Goal of the exercise: Find and copy each line of the listing below that has the word "Januar" in it.

Data to use:
=== Section Start ===
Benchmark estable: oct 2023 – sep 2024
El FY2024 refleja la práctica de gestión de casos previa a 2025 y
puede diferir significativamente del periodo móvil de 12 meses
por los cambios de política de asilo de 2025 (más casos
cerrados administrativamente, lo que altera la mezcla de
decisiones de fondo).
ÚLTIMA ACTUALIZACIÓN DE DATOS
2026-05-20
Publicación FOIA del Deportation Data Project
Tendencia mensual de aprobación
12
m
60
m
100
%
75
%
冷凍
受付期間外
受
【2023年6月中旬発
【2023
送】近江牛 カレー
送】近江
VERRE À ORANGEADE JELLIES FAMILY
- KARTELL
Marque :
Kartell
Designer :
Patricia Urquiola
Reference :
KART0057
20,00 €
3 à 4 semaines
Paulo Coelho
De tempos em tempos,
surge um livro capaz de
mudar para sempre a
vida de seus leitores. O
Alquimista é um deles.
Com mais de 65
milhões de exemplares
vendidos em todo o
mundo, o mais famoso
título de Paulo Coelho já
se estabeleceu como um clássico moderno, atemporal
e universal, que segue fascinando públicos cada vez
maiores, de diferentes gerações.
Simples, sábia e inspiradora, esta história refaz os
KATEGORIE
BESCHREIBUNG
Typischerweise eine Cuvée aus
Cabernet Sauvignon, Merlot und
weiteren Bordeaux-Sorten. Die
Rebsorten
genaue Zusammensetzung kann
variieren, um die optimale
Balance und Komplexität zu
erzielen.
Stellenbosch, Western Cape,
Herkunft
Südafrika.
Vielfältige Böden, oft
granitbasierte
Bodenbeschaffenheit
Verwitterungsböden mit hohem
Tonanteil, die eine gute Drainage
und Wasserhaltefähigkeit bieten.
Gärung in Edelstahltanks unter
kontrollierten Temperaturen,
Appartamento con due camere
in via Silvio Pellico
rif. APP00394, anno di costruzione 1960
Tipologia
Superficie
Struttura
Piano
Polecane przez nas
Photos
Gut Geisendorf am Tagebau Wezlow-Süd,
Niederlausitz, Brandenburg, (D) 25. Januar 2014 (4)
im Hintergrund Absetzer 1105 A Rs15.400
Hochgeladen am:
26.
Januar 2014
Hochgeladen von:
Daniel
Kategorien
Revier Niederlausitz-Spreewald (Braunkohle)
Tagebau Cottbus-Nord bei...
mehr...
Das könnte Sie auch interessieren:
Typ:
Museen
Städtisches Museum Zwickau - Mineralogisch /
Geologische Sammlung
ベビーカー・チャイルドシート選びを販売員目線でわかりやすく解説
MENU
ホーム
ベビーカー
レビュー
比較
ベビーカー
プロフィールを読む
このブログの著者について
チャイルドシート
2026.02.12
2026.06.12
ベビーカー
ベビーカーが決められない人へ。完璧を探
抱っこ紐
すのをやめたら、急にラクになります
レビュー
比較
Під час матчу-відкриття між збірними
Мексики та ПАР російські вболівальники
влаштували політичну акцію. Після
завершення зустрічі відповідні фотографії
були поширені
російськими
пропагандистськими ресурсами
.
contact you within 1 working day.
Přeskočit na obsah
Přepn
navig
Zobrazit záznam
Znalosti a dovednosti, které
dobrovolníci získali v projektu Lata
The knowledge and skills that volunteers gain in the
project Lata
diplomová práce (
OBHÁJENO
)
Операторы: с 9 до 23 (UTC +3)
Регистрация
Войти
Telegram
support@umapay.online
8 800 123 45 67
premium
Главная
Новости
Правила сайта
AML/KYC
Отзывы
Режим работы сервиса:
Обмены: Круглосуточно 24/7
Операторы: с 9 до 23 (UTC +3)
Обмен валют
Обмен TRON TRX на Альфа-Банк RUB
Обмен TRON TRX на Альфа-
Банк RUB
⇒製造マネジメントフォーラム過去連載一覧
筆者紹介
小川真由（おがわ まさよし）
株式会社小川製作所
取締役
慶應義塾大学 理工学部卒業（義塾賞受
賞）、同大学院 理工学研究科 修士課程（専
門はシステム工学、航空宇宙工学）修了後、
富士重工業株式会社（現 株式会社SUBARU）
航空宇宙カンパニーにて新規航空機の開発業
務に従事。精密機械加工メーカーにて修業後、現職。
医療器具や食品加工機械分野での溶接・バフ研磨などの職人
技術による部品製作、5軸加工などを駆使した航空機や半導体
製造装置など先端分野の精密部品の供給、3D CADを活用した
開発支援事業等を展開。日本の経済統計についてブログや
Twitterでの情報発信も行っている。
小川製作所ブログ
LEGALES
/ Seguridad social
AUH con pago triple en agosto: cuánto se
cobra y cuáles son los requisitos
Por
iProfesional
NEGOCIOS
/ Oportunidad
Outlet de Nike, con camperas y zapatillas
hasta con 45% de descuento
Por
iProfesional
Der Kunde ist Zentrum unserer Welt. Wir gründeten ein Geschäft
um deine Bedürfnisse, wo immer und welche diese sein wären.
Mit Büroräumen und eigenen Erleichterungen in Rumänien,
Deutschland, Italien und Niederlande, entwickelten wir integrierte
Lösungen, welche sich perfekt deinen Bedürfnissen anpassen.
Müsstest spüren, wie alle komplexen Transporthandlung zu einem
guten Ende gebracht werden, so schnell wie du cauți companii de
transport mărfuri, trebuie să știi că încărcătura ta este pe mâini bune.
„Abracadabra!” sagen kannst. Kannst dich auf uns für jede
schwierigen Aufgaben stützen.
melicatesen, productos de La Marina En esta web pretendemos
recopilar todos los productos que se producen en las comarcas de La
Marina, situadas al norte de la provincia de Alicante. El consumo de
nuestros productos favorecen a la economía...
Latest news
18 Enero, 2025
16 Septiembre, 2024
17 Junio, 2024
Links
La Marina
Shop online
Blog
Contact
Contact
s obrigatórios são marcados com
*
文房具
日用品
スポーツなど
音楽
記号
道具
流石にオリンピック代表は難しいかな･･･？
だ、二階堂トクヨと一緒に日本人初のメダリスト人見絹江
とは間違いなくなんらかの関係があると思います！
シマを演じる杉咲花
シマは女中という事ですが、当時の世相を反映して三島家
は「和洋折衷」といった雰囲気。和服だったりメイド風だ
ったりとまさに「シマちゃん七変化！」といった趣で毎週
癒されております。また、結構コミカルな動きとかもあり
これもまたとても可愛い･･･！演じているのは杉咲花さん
=== Section End ===
Answer for this exercise:
Niederlausitz, Brandenburg, (D) 25. Januar 2014 (4)
Januar 2014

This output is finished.